Chief Announces Special Weapons and Tactics Board of Inquiry Panel Members

August 15, 2005

Los Angeles: Today, Chief of Police William J. Bratton, in keeping with his commitment to convene a Board of Inquiry into the July 10, 2005, SWAT Officer Involved Shooting, announced the names of the board members.
The board has been directed to look at all phases of SWAT operations, including: the selection processes for personnel, training systems, deployment, leadership during operations, decision making protocols during field operations, weapon systems and policies, weapon selection processes, and on-going SWAT operations evaluation systems.

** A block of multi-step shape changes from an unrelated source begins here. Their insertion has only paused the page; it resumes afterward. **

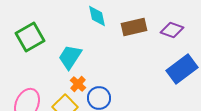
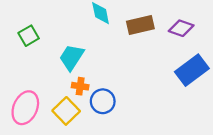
green square: (30, 37) -> (29, 36), size x0.7
orange cross: (78, 84) -> (80, 86), turned -35

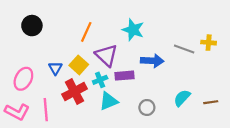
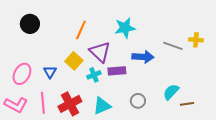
cyan star: (133, 30) -> (125, 28), turned -30
blue triangle: (55, 68) -> (50, 72), moved
red cross: (75, 92) -> (70, 104), moved
cyan triangle: (109, 101) -> (102, 106), moved
brown line: (211, 102) -> (187, 104), moved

Assistant Chief Sharon K. Papa, Office of Support Services, will serve as the board’s chairperson and will oversee the eight member board comprised of:
Richard M. Aborn
Richard Aborn has over two decades of experience in litigation, public and government affairs, program analysis, management, issue advocacy, and social sector enterprises. Mr. Aborn combines his experience as an attorney and years of experience in the public sector, with an emphasis on criminal justice and organizational integrity issues, to provide clients with a wide range of services.
Mr. Aborn advises police departments and criminal justice agencies in the United States and in Europe on a variety of issues ranging from police integrity issues to use of force policy to building more effective relationships between police departments and criminal justice agencies. Current projects include the Los Angeles Police Department, the Hartford Police Department, Transport for London, the MET Police, British Transport Police and the Crown Prosecution Service.
Mr. Aborn was commissioned by the Office of the Public Advocate of New York City to conduct an investigation of the response of the New York City Department to civilian complaints of misconduct and it disciplinary system. This investigation included numerous recommendations to control police misconduct. He also investigated NYPD’s disciplinary decisions concerning officers involved with the fatal shooting of Amadou Diallo, an unarmed individual shot 41 times by police.
 
Merrick Bobb
Merrick Bobb is the founding director of the Police Assessment Resource Center (PARC), a national resource center on policing and police reform, under the auspices of the Vera Institute of Justice and funded by the Ford Foundation. Over the past 10 years, Mr. Bobb has served as a legal staff member and then as a Deputy General Counsel of the Christopher Commission Investigation of the Los Angeles Police Department; General Counsel of the Kolts investigation of the Los Angeles County Sheriff’s Department; Special Counsel to Los Angeles County to monitor the Sheriff’s department; Special Counsel to the Los Angeles Commission to help establish the Office of Inspector General. Mr. Bobb conducted an investigation of the LAPD five years after the Rodney King incident and the Christopher Commission Report, resulting in the publication of a report in May 1996. Mr. Bobb has also consulted for the United States Department of Justice on law enforcement matters since 1998. He is a graduate of Dartmouth Collegeand received his law degree from the Universityof California, Berkeley.